**WORK ORDER**: Although the entries contain pictures, repeat only their words, exactly as written.

**EXTRACTED INFORMATION**:
----------

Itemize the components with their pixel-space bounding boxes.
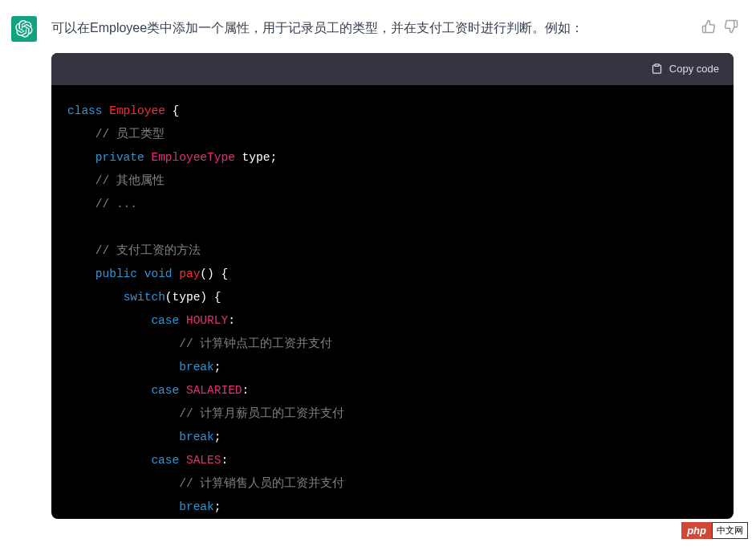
code-line: // 计算钟点工的工资并支付 <box>67 333 717 356</box>
code-header: Copy code <box>51 53 734 85</box>
code-line: class Employee { <box>67 100 717 123</box>
code-line: switch(type) { <box>67 286 717 309</box>
code-line <box>67 216 717 239</box>
assistant-avatar <box>11 16 37 42</box>
openai-logo-icon <box>15 20 33 38</box>
clipboard-icon <box>651 63 663 75</box>
code-line: // 计算销售人员的工资并支付 <box>67 472 717 496</box>
svg-rect-0 <box>655 64 659 67</box>
cn-badge: 中文网 <box>712 522 748 539</box>
code-line: // 其他属性 <box>67 169 717 193</box>
code-line: // 员工类型 <box>67 123 717 146</box>
code-line: private EmployeeType type; <box>67 146 717 169</box>
message-content: 可以在Employee类中添加一个属性，用于记录员工的类型，并在支付工资时进行判… <box>51 16 745 519</box>
message-text: 可以在Employee类中添加一个属性，用于记录员工的类型，并在支付工资时进行判… <box>51 16 745 40</box>
copy-code-button[interactable]: Copy code <box>651 63 719 75</box>
code-line: public void pay() { <box>67 263 717 286</box>
code-line: break; <box>67 496 717 519</box>
code-line: case HOURLY: <box>67 309 717 333</box>
code-line: case SALARIED: <box>67 379 717 402</box>
message-container: 可以在Employee类中添加一个属性，用于记录员工的类型，并在支付工资时进行判… <box>0 0 756 519</box>
watermark: php 中文网 <box>681 522 748 539</box>
code-line: // ... <box>67 193 717 216</box>
code-line: case SALES: <box>67 449 717 472</box>
feedback-actions <box>701 19 738 34</box>
code-line: break; <box>67 426 717 449</box>
code-line: // 计算月薪员工的工资并支付 <box>67 402 717 426</box>
thumbs-up-icon[interactable] <box>701 19 716 34</box>
code-line: // 支付工资的方法 <box>67 239 717 263</box>
code-line: break; <box>67 356 717 379</box>
php-badge: php <box>681 522 712 539</box>
code-content: class Employee { // 员工类型 private Employe… <box>51 85 734 519</box>
copy-code-label: Copy code <box>669 63 719 75</box>
thumbs-down-icon[interactable] <box>724 19 738 34</box>
code-block: Copy code class Employee { // 员工类型 priva… <box>51 53 734 519</box>
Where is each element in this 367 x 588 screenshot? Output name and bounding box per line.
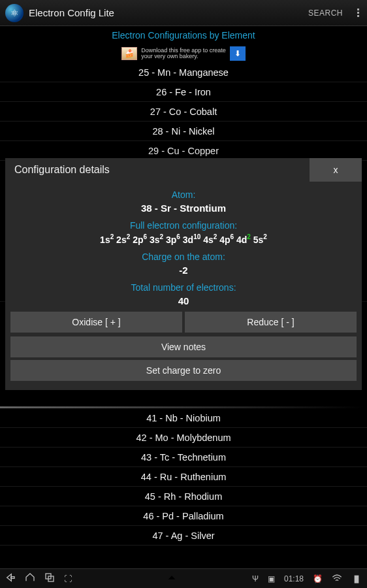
recent-apps-icon[interactable] (44, 572, 55, 585)
screenshot-icon[interactable]: ⛶ (64, 574, 72, 583)
dialog-header: Configuration details x (5, 158, 362, 182)
search-button[interactable]: SEARCH (308, 8, 343, 18)
usb-icon: Ψ (252, 574, 259, 583)
navigation-bar: ⛶ Ψ ▣ 01:18 ⏰ (0, 568, 367, 588)
config-label: Full electron configuration: (5, 218, 362, 232)
electron-config-value: 1s2 2s2 2p6 3s2 3p6 3d10 4s2 4p6 4d2 5s2 (5, 232, 362, 249)
page-title: Electron Configurations by Element (0, 26, 367, 44)
list-item[interactable]: 25 - Mn - Manganese (0, 63, 367, 82)
atom-label: Atom: (5, 187, 362, 201)
total-electrons-value: 40 (5, 294, 362, 310)
close-button[interactable]: x (310, 158, 362, 182)
set-charge-zero-button[interactable]: Set charge to zero (10, 360, 357, 381)
list-item[interactable]: 27 - Co - Cobalt (0, 102, 367, 122)
list-item[interactable]: 41 - Nb - Niobium (0, 408, 367, 428)
download-icon[interactable]: ⬇ (230, 46, 246, 61)
list-item[interactable]: 42 - Mo - Molybdenum (0, 428, 367, 448)
action-bar: Electron Config Lite SEARCH (0, 0, 367, 26)
configuration-dialog: Configuration details x Atom: 38 - Sr - … (5, 158, 362, 390)
oxidise-button[interactable]: Oxidise [ + ] (10, 312, 182, 333)
dialog-title: Configuration details (5, 158, 310, 182)
app-title: Electron Config Lite (29, 7, 308, 18)
battery-icon (351, 574, 362, 584)
clock-time: 01:18 (284, 574, 304, 583)
reduce-button[interactable]: Reduce [ - ] (185, 312, 357, 333)
home-icon[interactable] (25, 572, 35, 585)
wifi-icon (332, 574, 342, 584)
atom-value: 38 - Sr - Strontium (5, 201, 362, 218)
view-notes-button[interactable]: View notes (10, 336, 357, 357)
list-item[interactable]: 44 - Ru - Ruthenium (0, 467, 367, 487)
list-item[interactable]: 43 - Tc - Technetium (0, 448, 367, 467)
ad-banner[interactable]: Download this free app to createyour ver… (0, 44, 367, 63)
ad-text: Download this free app to createyour ver… (141, 48, 226, 59)
expand-up-icon[interactable] (167, 572, 177, 585)
list-item[interactable]: 45 - Rh - Rhodium (0, 487, 367, 506)
total-electrons-label: Total number of electrons: (5, 280, 362, 294)
list-item[interactable]: 46 - Pd - Palladium (0, 506, 367, 526)
alarm-icon: ⏰ (313, 574, 323, 583)
ad-image-icon (121, 47, 137, 60)
app-icon (5, 4, 24, 22)
back-icon[interactable] (5, 572, 16, 585)
download-status-icon: ▣ (268, 574, 275, 583)
overflow-menu-icon[interactable] (355, 6, 362, 20)
charge-label: Charge on the atom: (5, 249, 362, 263)
charge-value: -2 (5, 263, 362, 280)
list-item[interactable]: 26 - Fe - Iron (0, 82, 367, 102)
list-item[interactable]: 47 - Ag - Silver (0, 526, 367, 546)
list-item[interactable]: 28 - Ni - Nickel (0, 122, 367, 141)
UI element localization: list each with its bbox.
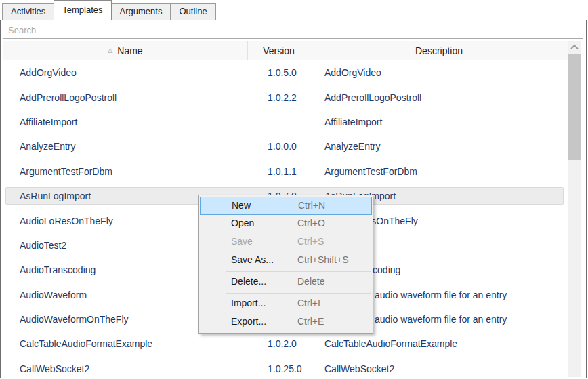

----------

**OUTPUT FOR THIS EXERCISE**:
Itemize the components with their pixel-space bounding boxes.
code-line: // 计算钟点工的工资并支付 <box>67 333 717 356</box>
code-header: Copy code <box>51 53 734 85</box>
code-line: class Employee { <box>67 100 717 123</box>
code-line: switch(type) { <box>67 286 717 309</box>
code-line <box>67 216 717 239</box>
assistant-avatar <box>11 16 37 42</box>
openai-logo-icon <box>15 20 33 38</box>
clipboard-icon <box>651 63 663 75</box>
code-line: // 计算销售人员的工资并支付 <box>67 472 717 496</box>
svg-rect-0 <box>655 64 659 67</box>
cn-badge: 中文网 <box>712 522 748 539</box>
code-line: // 其他属性 <box>67 169 717 193</box>
code-line: // 员工类型 <box>67 123 717 146</box>
code-line: private EmployeeType type; <box>67 146 717 169</box>
message-content: 可以在Employee类中添加一个属性，用于记录员工的类型，并在支付工资时进行判… <box>51 16 745 519</box>
message-text: 可以在Employee类中添加一个属性，用于记录员工的类型，并在支付工资时进行判… <box>51 16 745 40</box>
copy-code-button[interactable]: Copy code <box>651 63 719 75</box>
code-line: public void pay() { <box>67 263 717 286</box>
code-line: break; <box>67 496 717 519</box>
code-line: case HOURLY: <box>67 309 717 333</box>
code-line: case SALARIED: <box>67 379 717 402</box>
message-container: 可以在Employee类中添加一个属性，用于记录员工的类型，并在支付工资时进行判… <box>0 0 756 519</box>
watermark: php 中文网 <box>681 522 748 539</box>
code-line: // ... <box>67 193 717 216</box>
code-line: case SALES: <box>67 449 717 472</box>
feedback-actions <box>701 19 738 34</box>
code-line: break; <box>67 426 717 449</box>
code-line: // 计算月薪员工的工资并支付 <box>67 402 717 426</box>
thumbs-up-icon[interactable] <box>701 19 716 34</box>
code-line: // 支付工资的方法 <box>67 239 717 263</box>
code-line: break; <box>67 356 717 379</box>
php-badge: php <box>681 522 712 539</box>
code-content: class Employee { // 员工类型 private Employe… <box>51 85 734 519</box>
copy-code-label: Copy code <box>669 63 719 75</box>
thumbs-down-icon[interactable] <box>724 19 738 34</box>
code-block: Copy code class Employee { // 员工类型 priva… <box>51 53 734 519</box>
Where is each element in this 367 x 588 screenshot? Output name and bounding box per line.
recent-apps-icon[interactable] (44, 572, 55, 585)
screenshot-icon[interactable]: ⛶ (64, 574, 72, 583)
dialog-header: Configuration details x (5, 158, 362, 182)
search-button[interactable]: SEARCH (308, 8, 343, 18)
usb-icon: Ψ (252, 574, 259, 583)
navigation-bar: ⛶ Ψ ▣ 01:18 ⏰ (0, 568, 367, 588)
config-label: Full electron configuration: (5, 218, 362, 232)
electron-config-value: 1s2 2s2 2p6 3s2 3p6 3d10 4s2 4p6 4d2 5s2 (5, 232, 362, 249)
page-title: Electron Configurations by Element (0, 26, 367, 44)
list-item[interactable]: 25 - Mn - Manganese (0, 63, 367, 82)
atom-label: Atom: (5, 187, 362, 201)
total-electrons-value: 40 (5, 294, 362, 310)
close-button[interactable]: x (310, 158, 362, 182)
set-charge-zero-button[interactable]: Set charge to zero (10, 360, 357, 381)
list-item[interactable]: 27 - Co - Cobalt (0, 102, 367, 122)
list-item[interactable]: 41 - Nb - Niobium (0, 408, 367, 428)
download-icon[interactable]: ⬇ (230, 46, 246, 61)
list-item[interactable]: 42 - Mo - Molybdenum (0, 428, 367, 448)
action-bar: Electron Config Lite SEARCH (0, 0, 367, 26)
configuration-dialog: Configuration details x Atom: 38 - Sr - … (5, 158, 362, 390)
oxidise-button[interactable]: Oxidise [ + ] (10, 312, 182, 333)
dialog-title: Configuration details (5, 158, 310, 182)
app-title: Electron Config Lite (29, 7, 308, 18)
battery-icon (351, 574, 362, 584)
clock-time: 01:18 (284, 574, 304, 583)
reduce-button[interactable]: Reduce [ - ] (185, 312, 357, 333)
home-icon[interactable] (25, 572, 35, 585)
wifi-icon (332, 574, 342, 584)
atom-value: 38 - Sr - Strontium (5, 201, 362, 218)
view-notes-button[interactable]: View notes (10, 336, 357, 357)
list-item[interactable]: 44 - Ru - Ruthenium (0, 467, 367, 487)
list-item[interactable]: 43 - Tc - Technetium (0, 448, 367, 467)
ad-banner[interactable]: Download this free app to createyour ver… (0, 44, 367, 63)
ad-text: Download this free app to createyour ver… (141, 48, 226, 59)
expand-up-icon[interactable] (167, 572, 177, 585)
list-item[interactable]: 45 - Rh - Rhodium (0, 487, 367, 506)
total-electrons-label: Total number of electrons: (5, 280, 362, 294)
list-item[interactable]: 46 - Pd - Palladium (0, 506, 367, 526)
alarm-icon: ⏰ (313, 574, 323, 583)
ad-image-icon (121, 47, 137, 60)
app-icon (5, 4, 24, 22)
back-icon[interactable] (5, 572, 16, 585)
download-status-icon: ▣ (268, 574, 275, 583)
overflow-menu-icon[interactable] (355, 6, 362, 20)
charge-label: Charge on the atom: (5, 249, 362, 263)
charge-value: -2 (5, 263, 362, 280)
list-item[interactable]: 26 - Fe - Iron (0, 82, 367, 102)
list-item[interactable]: 47 - Ag - Silver (0, 526, 367, 546)
list-item[interactable]: 28 - Ni - Nickel (0, 122, 367, 141)
UI element localization: list each with its bbox.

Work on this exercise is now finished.